Tonight was "Aerospace Night" for the elementary school club - Aerospace Adventurers - that I help out with. They had all sorts of stuff in the gym - boomerangs, robots, space suits, and more. Patrick McConnell form CATO came down and brought some of his rockets to show the kids. I did too, though I broke a fin on the Sudden Mach. There were also some incredible paintings from a sidewalk artist in Brooklyn - he creates these incredible drawings of alien planets and landscapes, in just ten minutes, using spray cans and a few basic scraping tools.
There was a representative there from the Aldrich Astronomical Society there; he had a number of impressive meteorite samples. He decided not to bring a telescope because the weather wasn't too great up in Worcester. I volunteered to bring my 8" scope down; I live only five minutes away and I figured it was about time I actually got any use out of it.
I set it up around 7:10; I quickly had a steady stream of kids and their parents, and a handful of passerby who were at the school for unrelated reasons. Altogether, I probably had about 80 people in 80 minutes, all of whom saw the moon, Jupiter and its four largest moons, or both. The seeing wasn't great, but you could still see lots of detail on the moon and some belts on Jupiter. Many were quite wowed by the sights.

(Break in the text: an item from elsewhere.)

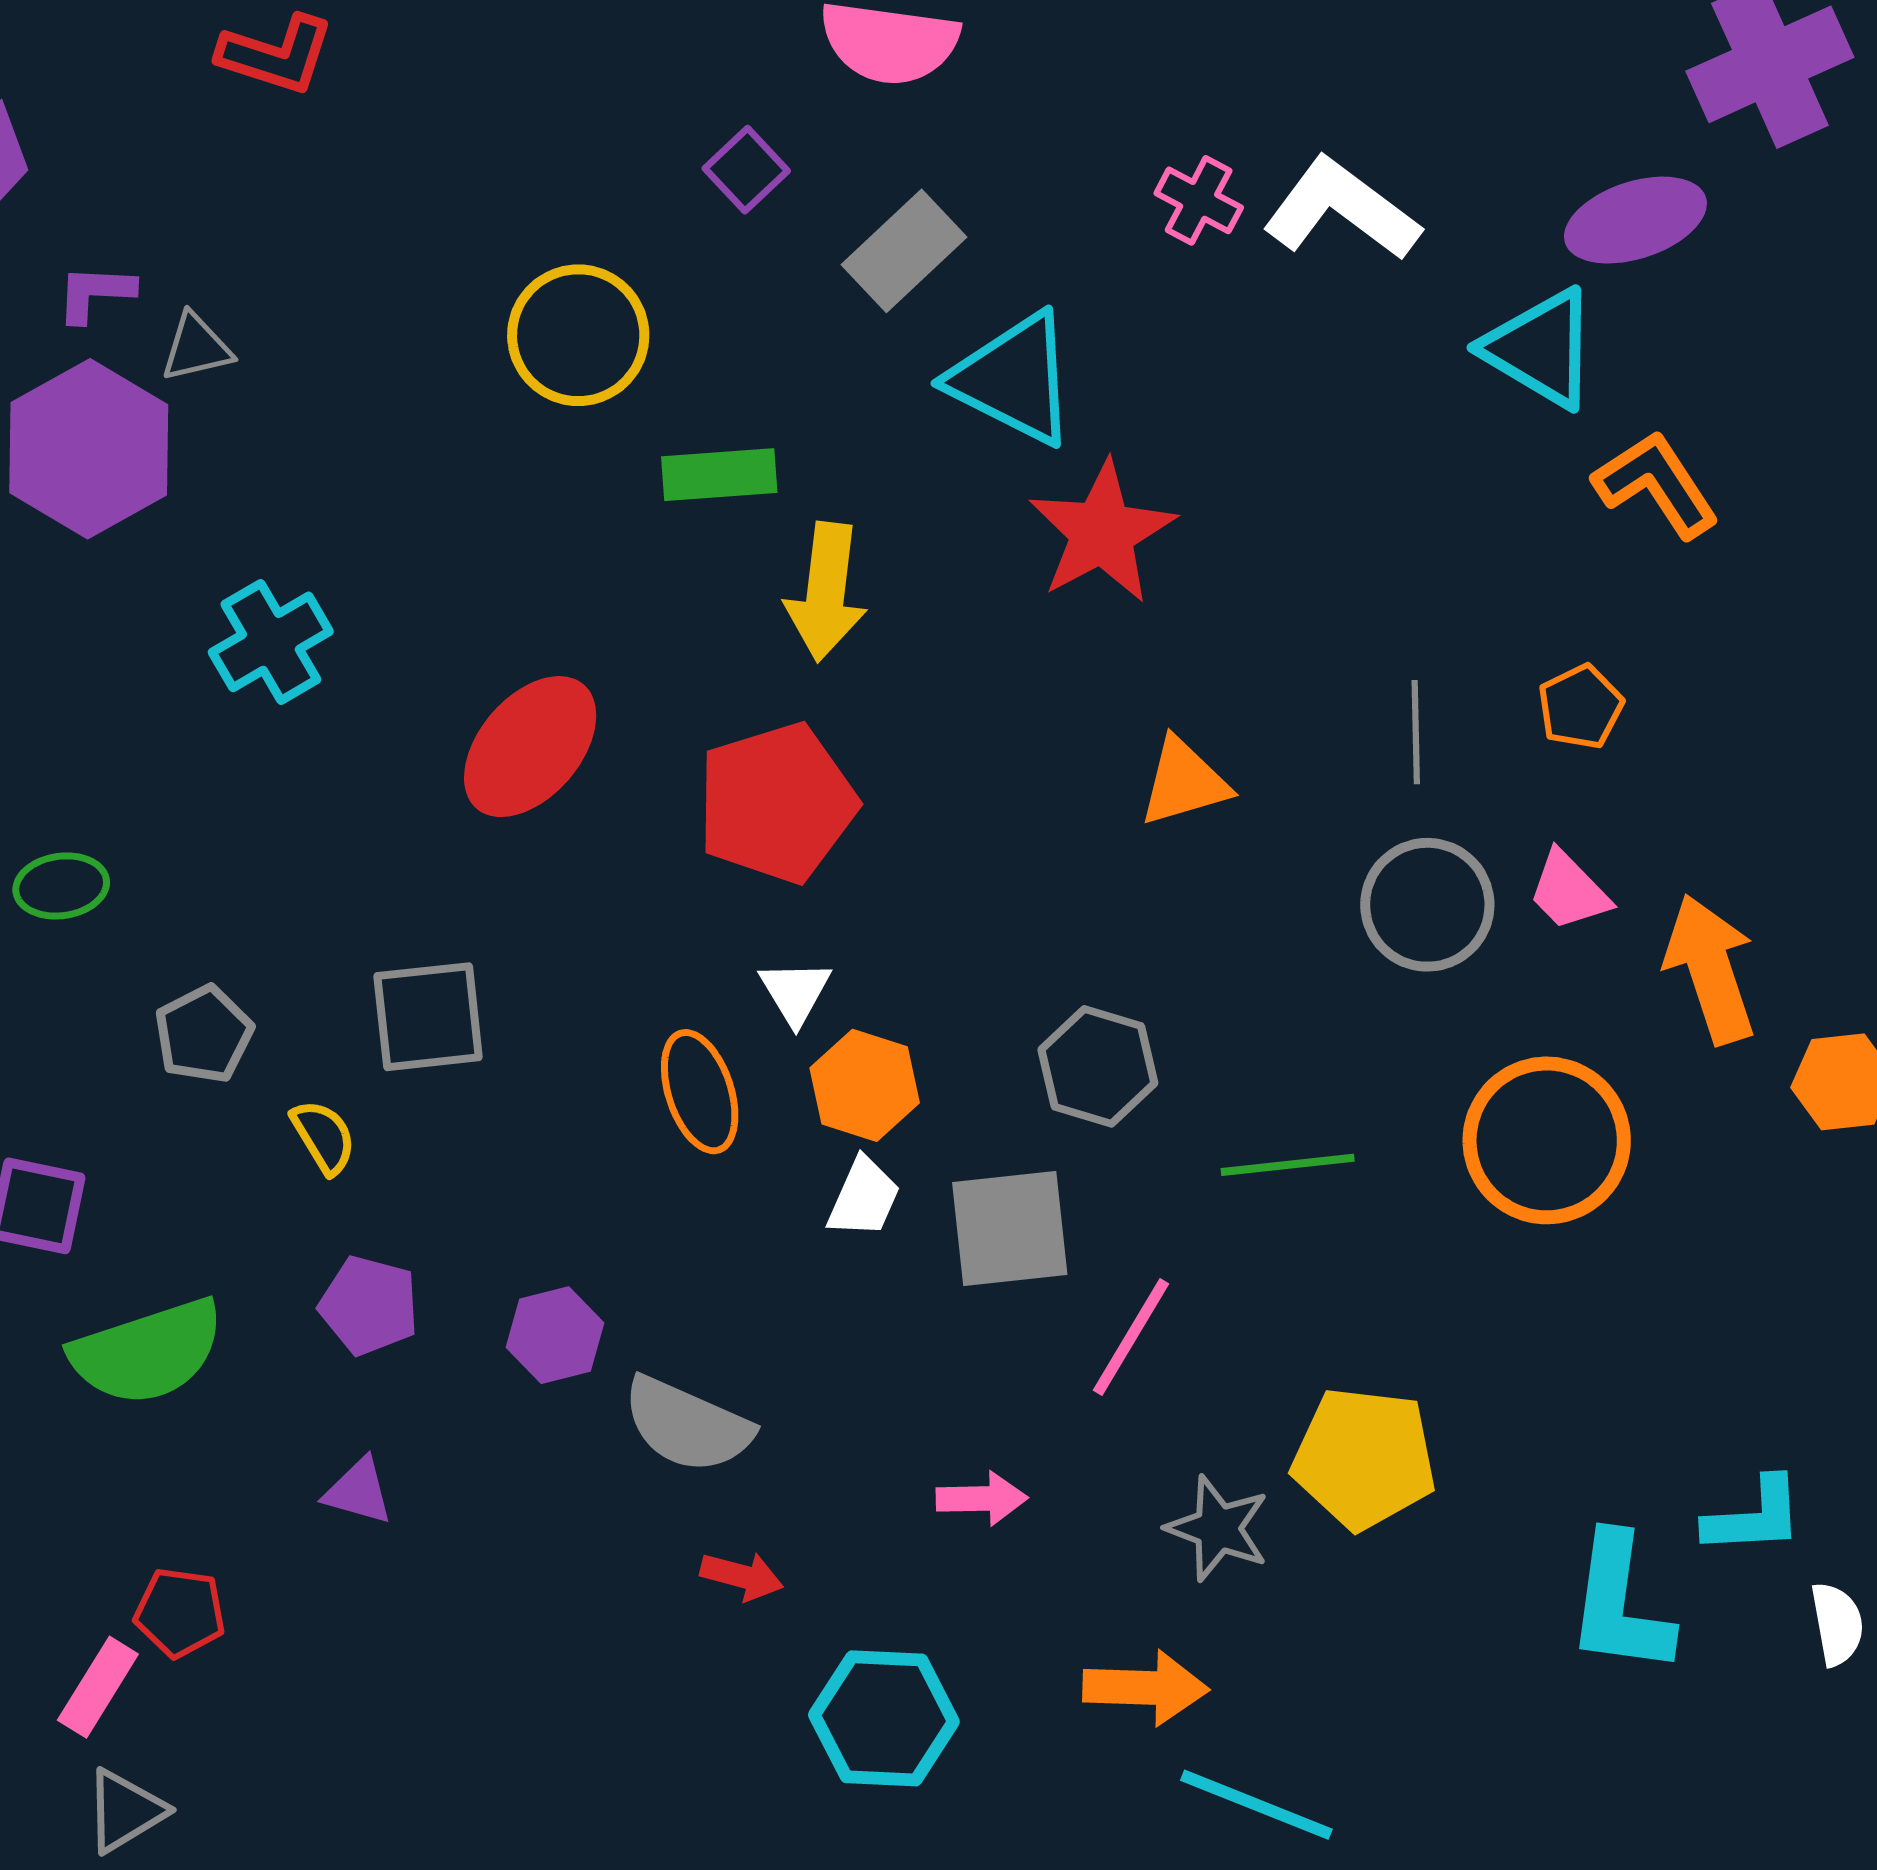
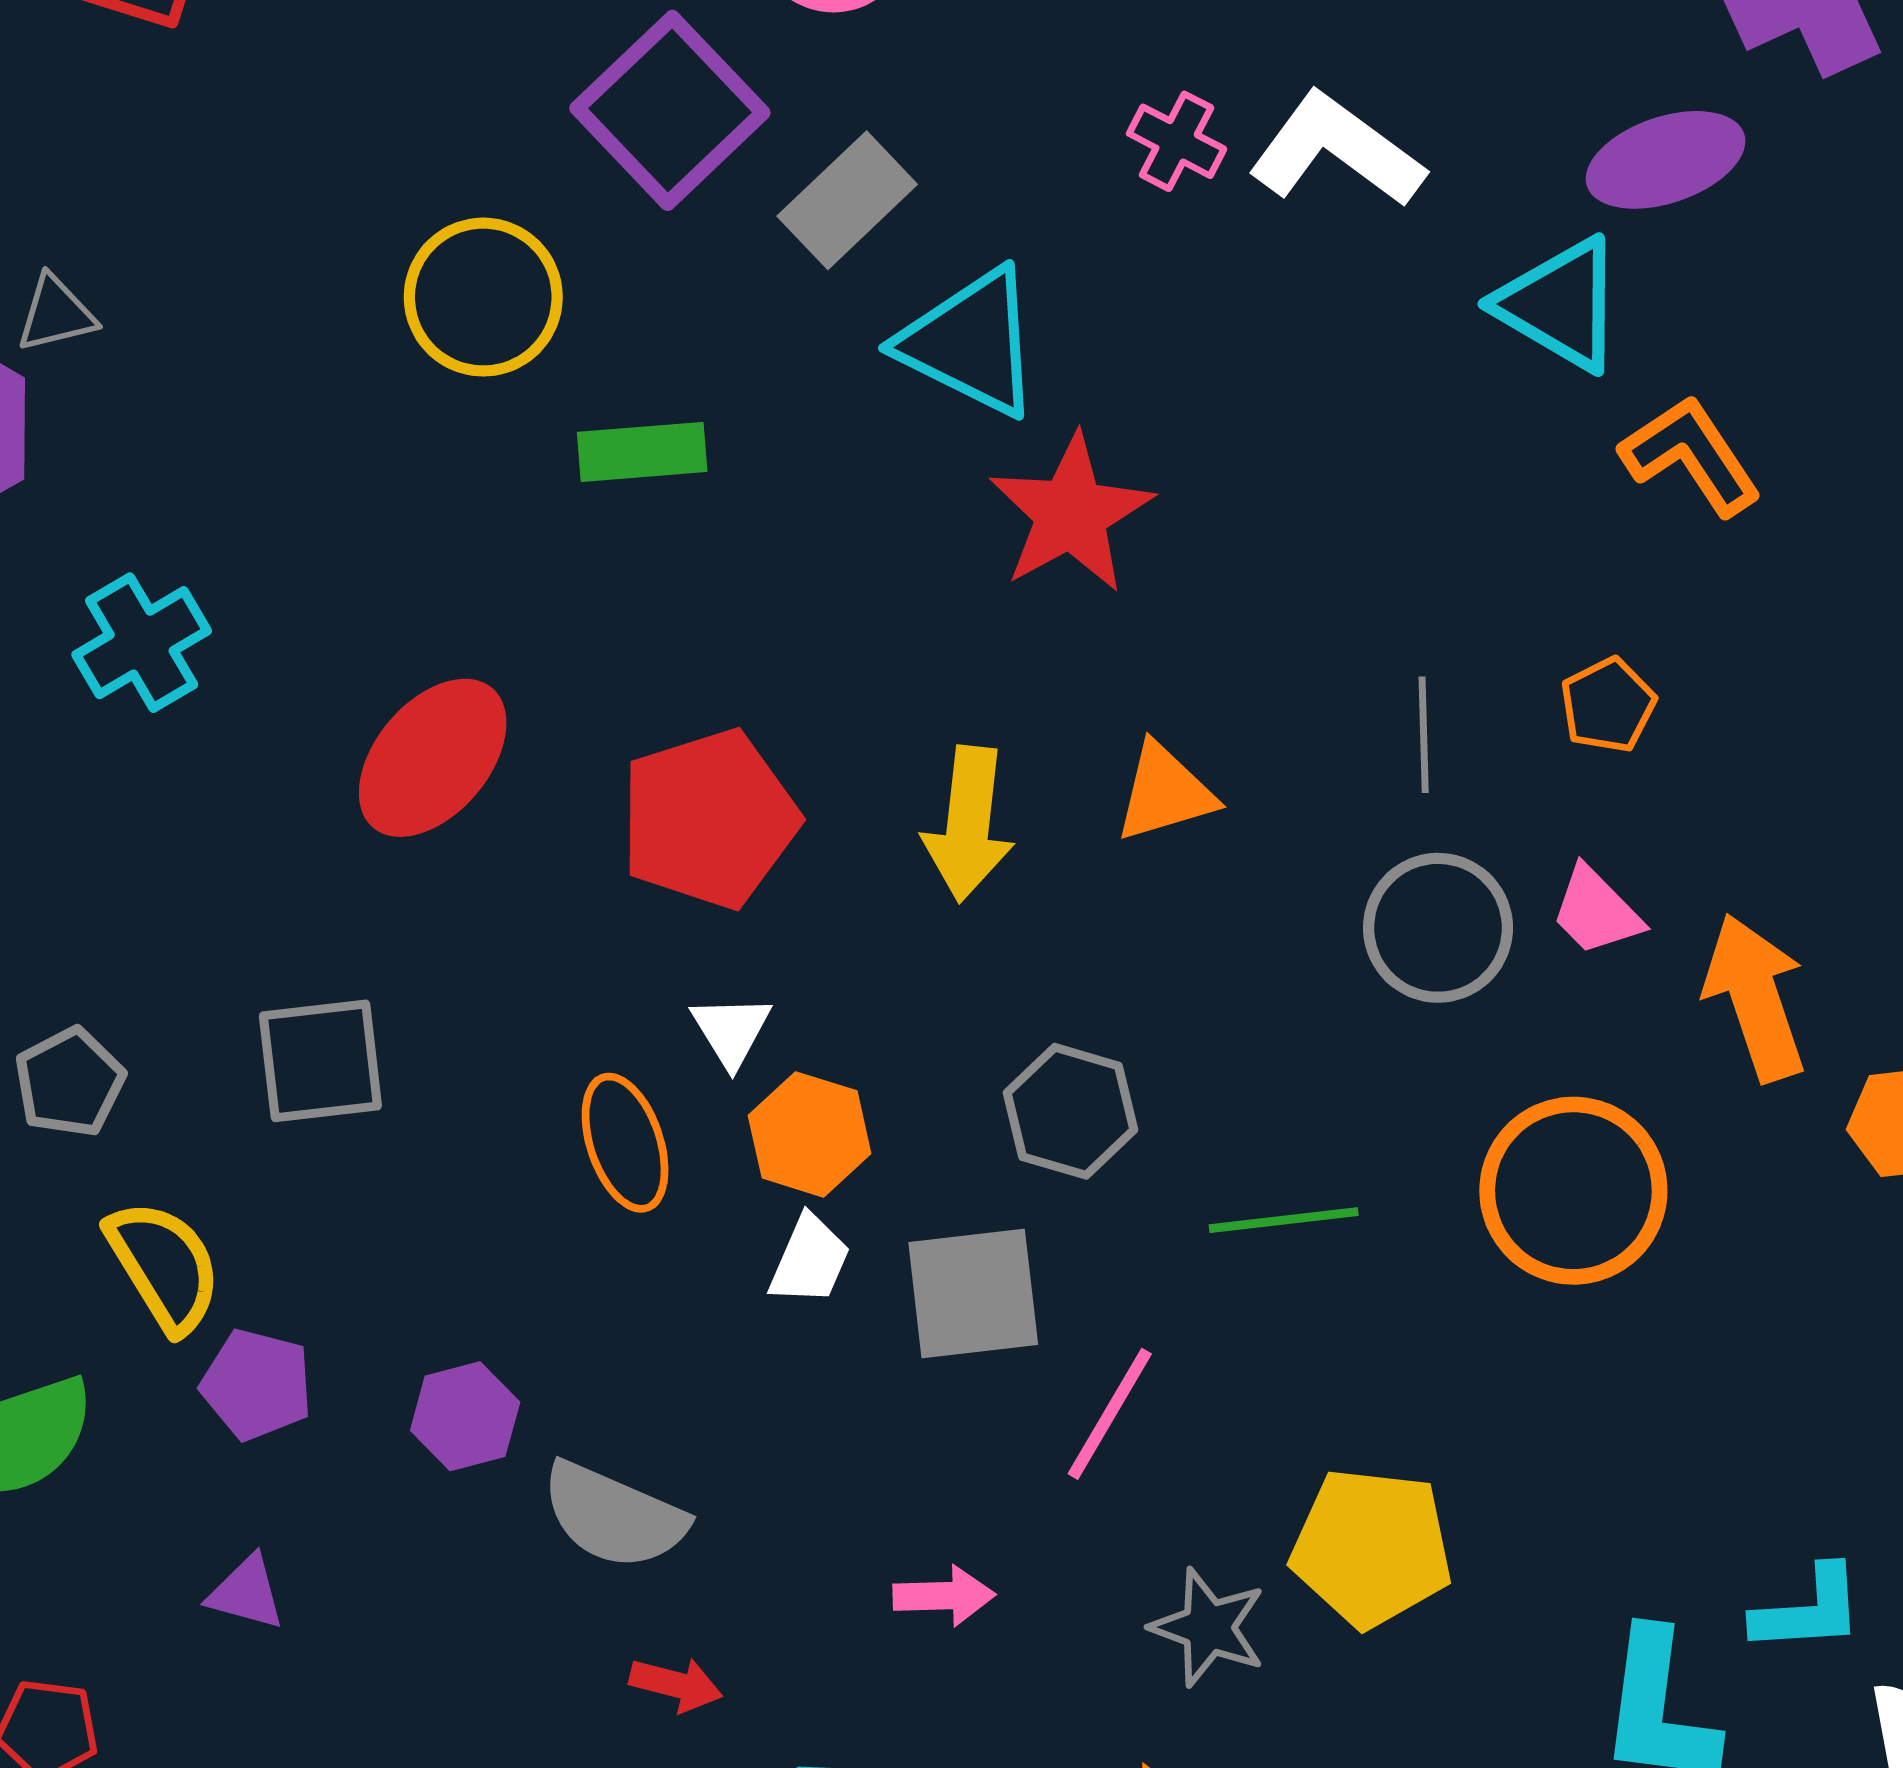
purple square: (746, 170) -> (670, 110), size x2.0
yellow arrow: (826, 592) -> (968, 824), moved
yellow semicircle: (324, 1137) -> (164, 1266), moved, size x1.6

It was really neat; I'd never showed people astronomical objects en masse before. Just seeing Jupiter - a billion miles away - floored some people, especially when I pointed it out in the sky. It felt really good, and it warmed even my cold black hole of a heart.
It was about the only thing that warmed me, too. It was twelve degrees out (-11 C), and I was outside for seventy-eight of eighty consecutive minutes, in a winter coat and jeans. Thank goodness for ski gloves. (It took an hour afterwards for my toes to be back to normal, though.)
And it prompted an impromptu Taco Bell run with mandachan (my lovely assistant and fellow geek <3 ). Always fun.